**WHAT IS EXPECTED**
Could you set down exactly the lines of the data below, starting at the one that holds "through their ingenuity" and ending at the one that holds "techniques. Their rich", both included, and only those?

**** EXERCISE INPUT ****

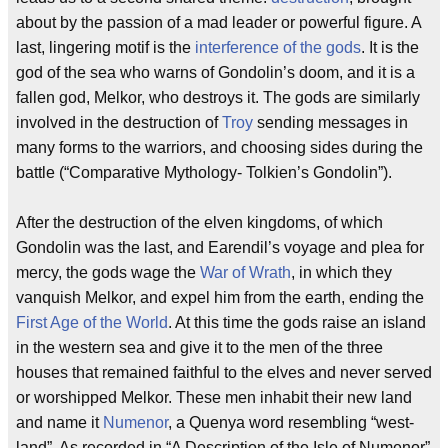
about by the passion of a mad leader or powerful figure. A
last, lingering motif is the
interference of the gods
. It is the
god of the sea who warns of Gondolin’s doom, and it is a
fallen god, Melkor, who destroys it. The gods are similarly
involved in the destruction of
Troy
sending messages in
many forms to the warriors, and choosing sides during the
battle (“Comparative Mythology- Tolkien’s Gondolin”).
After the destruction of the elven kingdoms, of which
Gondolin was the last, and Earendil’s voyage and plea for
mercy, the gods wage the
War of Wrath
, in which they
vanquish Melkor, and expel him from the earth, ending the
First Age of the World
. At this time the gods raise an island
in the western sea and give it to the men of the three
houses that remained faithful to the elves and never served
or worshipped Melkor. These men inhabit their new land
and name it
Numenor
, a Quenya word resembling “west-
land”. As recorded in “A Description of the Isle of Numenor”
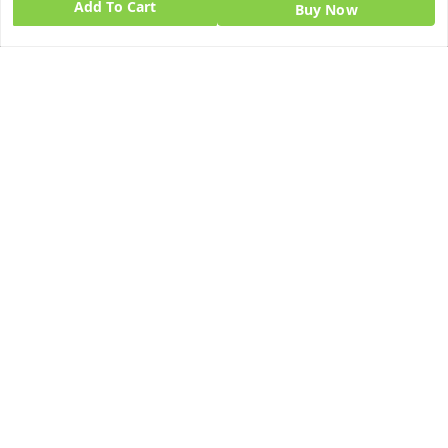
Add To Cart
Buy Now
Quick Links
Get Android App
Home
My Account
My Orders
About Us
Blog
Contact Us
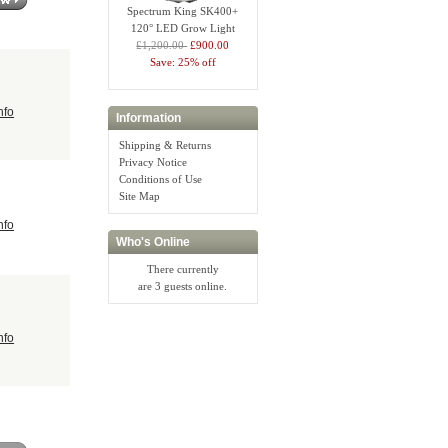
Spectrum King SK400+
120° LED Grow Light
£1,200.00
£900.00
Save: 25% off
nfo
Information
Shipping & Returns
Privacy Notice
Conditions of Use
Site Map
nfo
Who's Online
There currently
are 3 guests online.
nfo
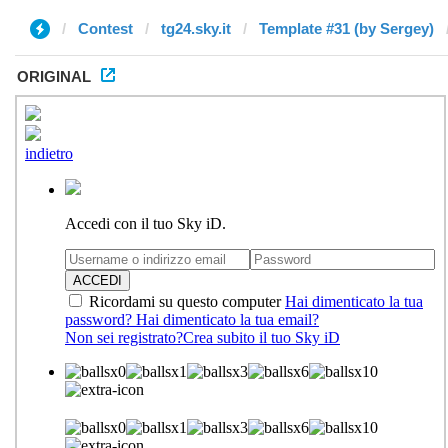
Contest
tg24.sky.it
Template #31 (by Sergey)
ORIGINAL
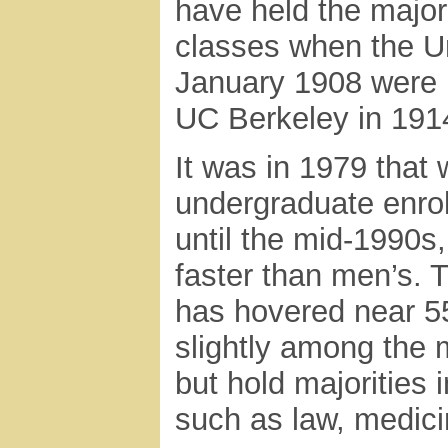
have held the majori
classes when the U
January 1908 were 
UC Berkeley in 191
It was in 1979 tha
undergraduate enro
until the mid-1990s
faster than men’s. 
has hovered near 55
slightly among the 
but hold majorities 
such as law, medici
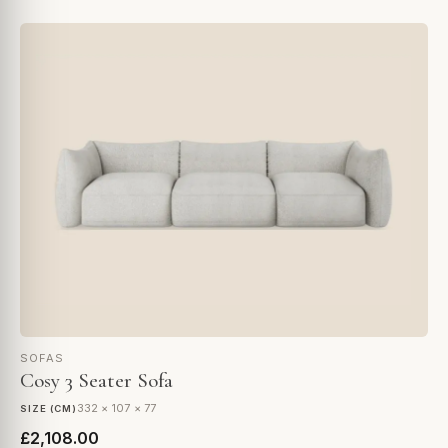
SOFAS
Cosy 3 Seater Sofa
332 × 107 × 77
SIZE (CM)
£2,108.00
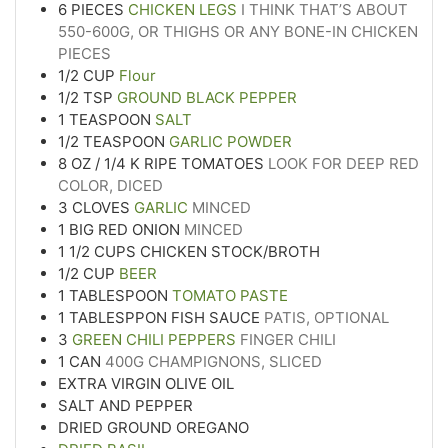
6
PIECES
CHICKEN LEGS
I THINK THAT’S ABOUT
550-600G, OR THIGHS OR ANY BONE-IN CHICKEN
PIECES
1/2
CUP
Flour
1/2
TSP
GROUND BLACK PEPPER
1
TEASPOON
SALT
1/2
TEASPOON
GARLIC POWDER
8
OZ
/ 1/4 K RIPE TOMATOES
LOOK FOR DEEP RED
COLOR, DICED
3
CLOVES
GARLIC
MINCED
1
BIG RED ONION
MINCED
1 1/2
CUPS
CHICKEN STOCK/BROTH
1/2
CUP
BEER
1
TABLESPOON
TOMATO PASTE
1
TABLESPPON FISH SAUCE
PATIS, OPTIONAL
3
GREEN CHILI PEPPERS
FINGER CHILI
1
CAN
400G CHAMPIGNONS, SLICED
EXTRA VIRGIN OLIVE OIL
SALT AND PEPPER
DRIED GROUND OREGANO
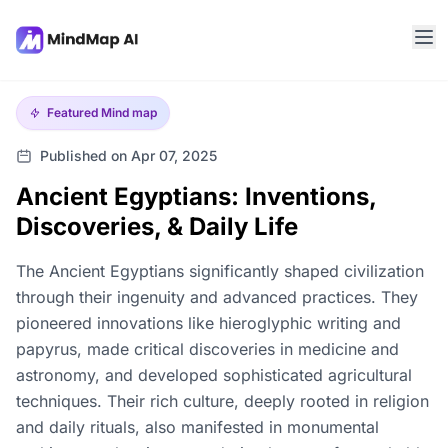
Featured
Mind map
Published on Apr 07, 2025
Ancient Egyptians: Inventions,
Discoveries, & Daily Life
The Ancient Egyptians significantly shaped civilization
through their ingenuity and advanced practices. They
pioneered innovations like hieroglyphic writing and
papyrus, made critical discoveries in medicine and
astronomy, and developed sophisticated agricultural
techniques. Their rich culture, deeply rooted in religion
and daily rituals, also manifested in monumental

****
**** EXERCISE INPUT ****

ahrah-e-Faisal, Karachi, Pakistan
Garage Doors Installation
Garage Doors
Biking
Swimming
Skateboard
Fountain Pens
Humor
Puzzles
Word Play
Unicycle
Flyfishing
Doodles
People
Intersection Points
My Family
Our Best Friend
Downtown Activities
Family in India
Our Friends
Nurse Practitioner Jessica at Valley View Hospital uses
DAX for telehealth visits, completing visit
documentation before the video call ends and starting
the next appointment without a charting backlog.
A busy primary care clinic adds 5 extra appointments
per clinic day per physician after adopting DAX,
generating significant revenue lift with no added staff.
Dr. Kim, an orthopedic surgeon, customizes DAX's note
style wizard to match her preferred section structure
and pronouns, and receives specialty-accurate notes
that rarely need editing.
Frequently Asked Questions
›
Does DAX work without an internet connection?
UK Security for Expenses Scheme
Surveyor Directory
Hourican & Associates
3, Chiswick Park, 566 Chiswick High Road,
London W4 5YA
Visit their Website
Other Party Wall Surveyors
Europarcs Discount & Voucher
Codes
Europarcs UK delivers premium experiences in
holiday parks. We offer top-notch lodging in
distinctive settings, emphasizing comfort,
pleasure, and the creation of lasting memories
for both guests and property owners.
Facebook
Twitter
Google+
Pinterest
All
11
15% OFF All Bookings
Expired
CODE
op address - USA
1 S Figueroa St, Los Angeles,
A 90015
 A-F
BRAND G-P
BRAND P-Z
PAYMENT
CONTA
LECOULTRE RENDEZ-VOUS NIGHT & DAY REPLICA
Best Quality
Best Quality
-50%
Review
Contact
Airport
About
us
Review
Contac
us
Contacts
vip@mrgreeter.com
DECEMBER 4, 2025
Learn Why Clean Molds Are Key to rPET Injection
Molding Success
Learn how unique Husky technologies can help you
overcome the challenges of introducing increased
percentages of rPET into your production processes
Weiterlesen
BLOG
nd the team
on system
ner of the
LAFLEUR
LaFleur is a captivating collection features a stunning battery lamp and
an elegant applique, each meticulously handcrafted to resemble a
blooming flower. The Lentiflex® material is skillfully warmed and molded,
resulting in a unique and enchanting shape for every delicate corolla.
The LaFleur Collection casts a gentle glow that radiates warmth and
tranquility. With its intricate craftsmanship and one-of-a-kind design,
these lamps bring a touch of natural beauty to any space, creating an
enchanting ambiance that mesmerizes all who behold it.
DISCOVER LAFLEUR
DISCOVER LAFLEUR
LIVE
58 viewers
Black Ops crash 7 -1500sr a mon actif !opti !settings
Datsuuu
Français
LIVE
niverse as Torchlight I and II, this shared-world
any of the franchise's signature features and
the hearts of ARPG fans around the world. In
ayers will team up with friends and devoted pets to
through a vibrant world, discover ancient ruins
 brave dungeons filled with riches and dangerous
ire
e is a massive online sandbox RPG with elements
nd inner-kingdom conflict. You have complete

****
**** EXERCISE INPUT ****

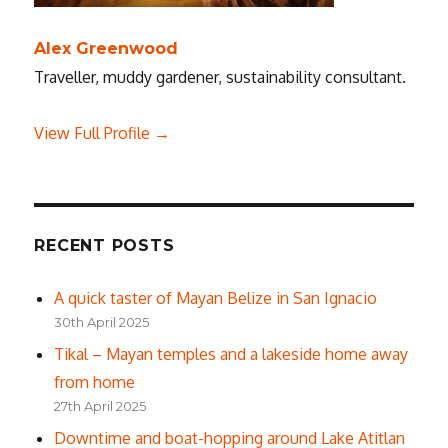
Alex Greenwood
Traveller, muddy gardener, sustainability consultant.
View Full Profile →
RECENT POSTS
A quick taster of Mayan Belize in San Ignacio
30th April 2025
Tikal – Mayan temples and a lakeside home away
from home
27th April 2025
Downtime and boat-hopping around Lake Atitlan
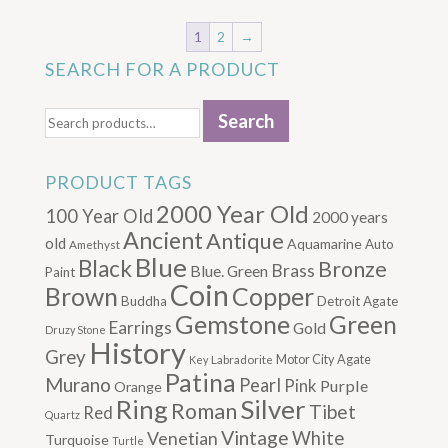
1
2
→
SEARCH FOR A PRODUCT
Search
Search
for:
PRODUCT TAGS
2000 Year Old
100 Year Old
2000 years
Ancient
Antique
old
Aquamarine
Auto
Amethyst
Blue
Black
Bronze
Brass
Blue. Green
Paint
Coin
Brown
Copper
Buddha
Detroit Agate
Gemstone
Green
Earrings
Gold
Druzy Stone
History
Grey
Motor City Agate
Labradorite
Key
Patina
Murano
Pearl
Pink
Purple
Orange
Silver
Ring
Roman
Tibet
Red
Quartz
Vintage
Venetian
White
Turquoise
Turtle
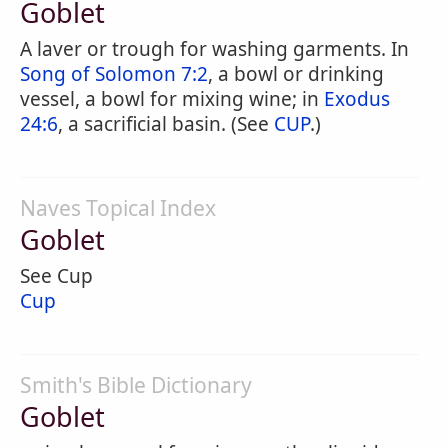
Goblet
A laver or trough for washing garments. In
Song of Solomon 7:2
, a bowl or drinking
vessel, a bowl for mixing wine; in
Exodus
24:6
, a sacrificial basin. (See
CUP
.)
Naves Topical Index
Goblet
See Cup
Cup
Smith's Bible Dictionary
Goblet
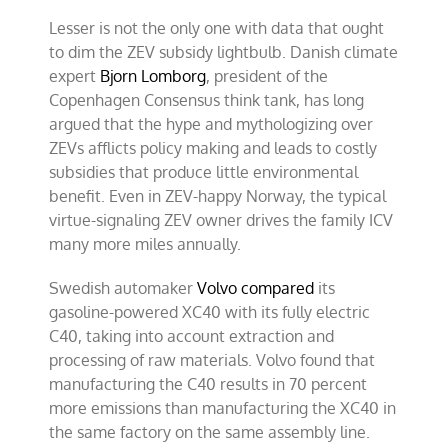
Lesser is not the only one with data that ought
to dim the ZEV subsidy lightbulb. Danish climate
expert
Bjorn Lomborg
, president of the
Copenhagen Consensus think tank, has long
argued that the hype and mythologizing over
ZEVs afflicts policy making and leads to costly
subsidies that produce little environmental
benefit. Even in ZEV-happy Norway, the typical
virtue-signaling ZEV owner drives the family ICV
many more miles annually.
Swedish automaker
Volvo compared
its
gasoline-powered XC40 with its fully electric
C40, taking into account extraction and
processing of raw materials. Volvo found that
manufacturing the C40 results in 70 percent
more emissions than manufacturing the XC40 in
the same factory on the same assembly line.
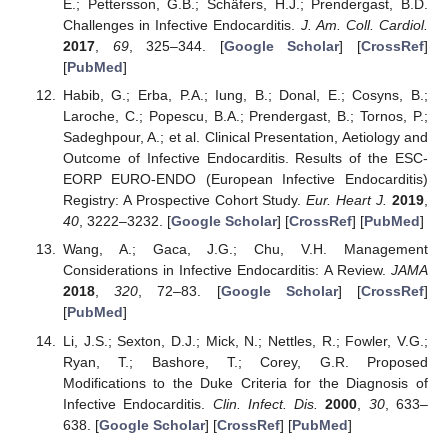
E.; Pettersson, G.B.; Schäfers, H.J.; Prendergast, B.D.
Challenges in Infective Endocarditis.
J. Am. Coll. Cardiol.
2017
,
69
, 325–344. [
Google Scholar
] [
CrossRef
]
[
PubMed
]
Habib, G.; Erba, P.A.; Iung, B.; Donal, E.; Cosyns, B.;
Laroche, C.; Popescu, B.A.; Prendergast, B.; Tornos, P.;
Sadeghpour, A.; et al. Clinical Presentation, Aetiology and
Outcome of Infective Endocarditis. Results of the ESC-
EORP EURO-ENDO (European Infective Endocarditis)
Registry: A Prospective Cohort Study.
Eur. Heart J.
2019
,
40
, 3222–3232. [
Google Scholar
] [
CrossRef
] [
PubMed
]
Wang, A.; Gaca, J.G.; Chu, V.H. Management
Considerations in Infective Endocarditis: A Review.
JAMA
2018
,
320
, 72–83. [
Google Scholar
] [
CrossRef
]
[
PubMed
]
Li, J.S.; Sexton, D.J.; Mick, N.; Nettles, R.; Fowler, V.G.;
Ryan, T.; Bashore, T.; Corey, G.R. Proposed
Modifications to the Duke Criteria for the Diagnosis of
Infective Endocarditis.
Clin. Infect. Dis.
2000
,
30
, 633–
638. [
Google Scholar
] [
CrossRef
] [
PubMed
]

****

**THE ANSWER**
through their ingenuity and advanced practices. They
pioneered innovations like hieroglyphic writing and
papyrus, made critical discoveries in medicine and
astronomy, and developed sophisticated agricultural
techniques. Their rich culture, deeply rooted in religion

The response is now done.